No sean tacaños con los inundados, por Fernando Vivas

"Por supuesto, es una condición indispensable tener ubicada a la población damnificada. Y esto, me explican, no es un proceso titánico". (Foto: El Comercio)

Fernando Vivas

Cuando el ministro Jorge Nieto dijo: “El desastre somos nosotros”, fue sincero. Aludió a todos los peruanos e incluyó a sus colegas. La gestión de la emergencia ha sido, hasta ahora, bienintencionada pero caótica. He conversado con expertos en atención de desastres y están muy preocupados por la falta de un plan integral para los próximos meses. Temen que PPK, Zavala y equipo se regodeen en las fotitos de los paquetes de ayuda repartida e inauguración de puentecitos Bailey, y no avancen en ‘programas sociales reactivos’.

Me cuentan –citando casos y conclusiones de la Cumbre de Sendai 2016 sobre desastres– que eso del atuncito y las galletitas en avión Hércules ya fue. Que ese enfoque clásico debe reemplazarse por la simple y directa transferencia de efectivo, o sea plata en mano a través del Banco de la Nación. Me convencen con un ejemplo. Un kilo de arroz de Camaná, comprado por el proveedor de Lima y llevado en avión a Piura, cuesta entre 5 y 7 soles. En Piura, el damnificado lo compraría a 3 soles y además ayuda a reactivar el mercado local. Y tendría la libertad para gastar en comida o también en medicina, que el dengue arreciará por un tiempo.

¿Que el dinero corrompe? Vamos, estamos hablando de unos 4 soles diarios, o sea 120 soles por cabeza al mes. ¿A cuántos? Indeci cubre a alrededor de 100.000 damnificados, pero el cálculo realista y solidario es de 450.000 que merecen esa ayuda temporal, al menos hasta que sus tierras vuelvan a ser fértiles, pues el agua estancada les ha malogrado el suelo. Esa ayuda puede llegar a cinco meses y costar 270 millones de soles. Menos que los Panamericanos. 

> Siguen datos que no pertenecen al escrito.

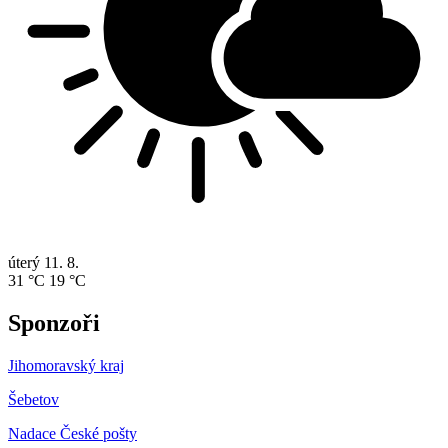
úterý
11. 8.
31 °C
19 °C
Sponzoři
Jihomoravský kraj
Šebetov
Nadace České pošty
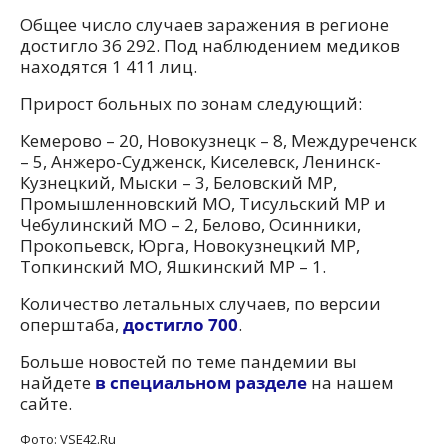
Общее число случаев заражения в регионе
достигло 36 292. Под наблюдением медиков
находятся 1 411 лиц.
Прирост больных по зонам следующий:
Кемерово – 20, Новокузнецк – 8, Междуреченск
– 5, Анжеро-Судженск, Киселевск, Ленинск-
Кузнецкий, Мыски – 3, Беловский МР,
Промышленновский МО, Тисульский МР и
Чебулинский МО – 2, Белово, Осинники,
Прокопьевск, Юрга, Новокузнецкий МР,
Топкинский МО, Яшкинский МР – 1.
Количество летальных случаев, по версии
оперштаба,
достигло 700
.
Больше новостей по теме пандемии вы
найдете
в специальном разделе
на нашем
сайте.
Фото: VSE42.Ru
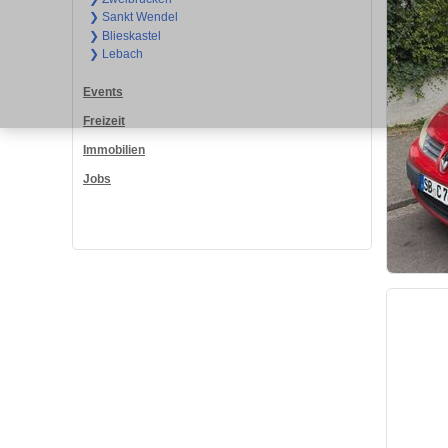
❯ Sankt Wendel
❯ Blieskastel
❯ Lebach
Events
Freizeit
Immobilien
Jobs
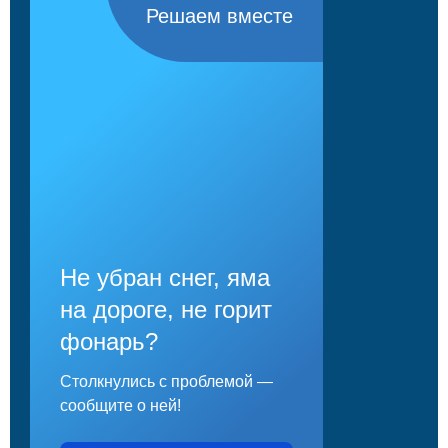
Решаем вместе
Не убран снег, яма
на дороге, не горит
фонарь?
Столкнулись с проблемой —
сообщите о ней!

Por supuesto, es una condición indispensable tener ubicada a la población damnificada. Y esto, me explican, no es un proceso titánico. El Sistema de Focalización de Hogares (Sisfoh) tiene ya censados a los hogares vulnerables (muchos de ellos beneficiarios de programas sociales) y basta cruzarlos con los mapas de las zonas en desastre.

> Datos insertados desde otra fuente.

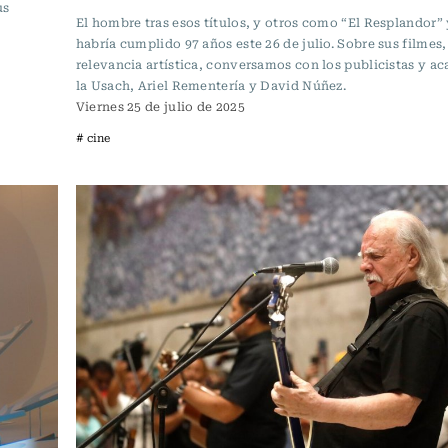
us
El hombre tras esos títulos, y otros como “El Resplandor” 
habría cumplido 97 años este 26 de julio. Sobre sus filmes,
relevancia artística, conversamos con los publicistas y a
la Usach, Ariel Rementería y David Núñez.
Viernes 25 de julio de 2025
# cine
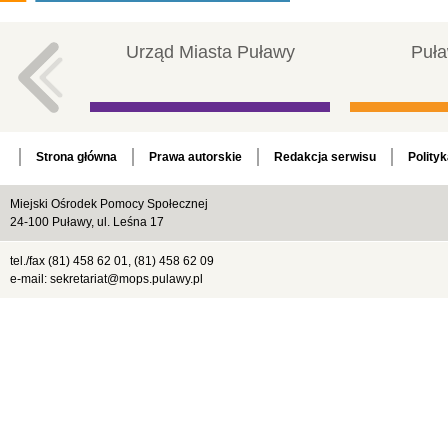
Urząd Miasta Puławy
Puła
Strona główna
Prawa autorskie
Redakcja serwisu
Polity
Miejski Ośrodek Pomocy Społecznej
24-100 Puławy, ul. Leśna 17
tel./fax (81) 458 62 01, (81) 458 62 09
e-mail: sekretariat@mops.pulawy.pl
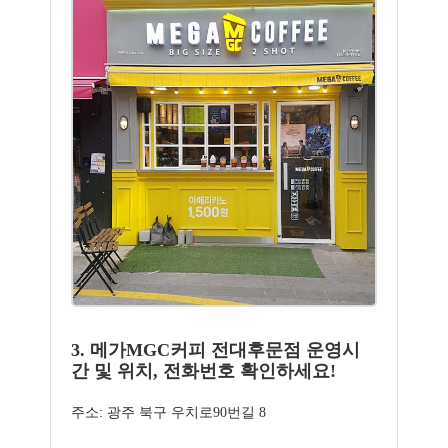
3. 메가MGC커피 전대후문점 운영시
간 및 위치, 전화번호 확인하세요!
주소: 광주 북구 우치로90번길 8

¡Última hora! Acabo de leer, calentito, el proyecto de ley que establece un plan integral para la rehabilitación, reposición, reconstrucción y construcción de infraestructura en zonas de desastre y crea, para ello, una autoridad con rango de ministro. Cierro esto antes de oír el mensaje de PPK sobre lo mismo. 

Valga la preocupación oficial por encauzar y destrabar la reposición de obra y la obra nueva, además de hacer un esfuerzo –esta será la parte dura e impopular del plan– por establecer terrenos intangibles so pena de castigo al  invasor. Al revés, se adjudicarán terrenos a quien se los gane a la naturaleza con obra. Pero no olviden, humanos tecnócratas, la asistencia temporal, con platita, a los pobres damnificados.